Wednesday, August 10, 2016

FCC Regulations Are Pushing ISPs out of Broadband Infrastructure Market

Today, Hal Singer, a principal at Economists Incorporated, published an op-ed in Forbes discussing how Internet service providers (ISPs) are investing in capital outside of the broadband infrastructure market due to the FCC’s 2015 Open Internet Order. Mr. Singer shows that AT&T, Verizon, and Sprint have all decreased their capital expenditures by $1.9 billion, $1.2 billion, and $1.5 billion, respectively, from the first half of 2014 (before the FCC adopted the Open Internet Order) to the first half of 2016.

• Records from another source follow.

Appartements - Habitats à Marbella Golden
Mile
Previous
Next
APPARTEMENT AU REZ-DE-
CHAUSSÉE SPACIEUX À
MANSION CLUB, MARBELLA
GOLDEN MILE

Mr. Singer also says that other FCC proposals are discouraging ISPs from investing broadband infrastructure. The proposal to pursue price controls for business data services would stifle the deployment of fiber. The FCC’s privacy NPRM would harm ISPs’ ability to sell targeted advertisements and offer “free” services to consumers. (See my Perspectives from FSF Scholars from earlier this month.) And the FCC’s set-top box NPRM would create barriers for ISPs to integrate themselves into the pay-TV market. Mr. Singer makes a convincing case that the FCC’s assault on broadband (he calls it “The Wheeler Tax”) is pushing ISPs out of the broadband infrastructure market and into the edge market. Do not be surprised if ISPs continue to purchase edge providers, like we have seen with Verizon’s recent purchases of Yahoo and AOL.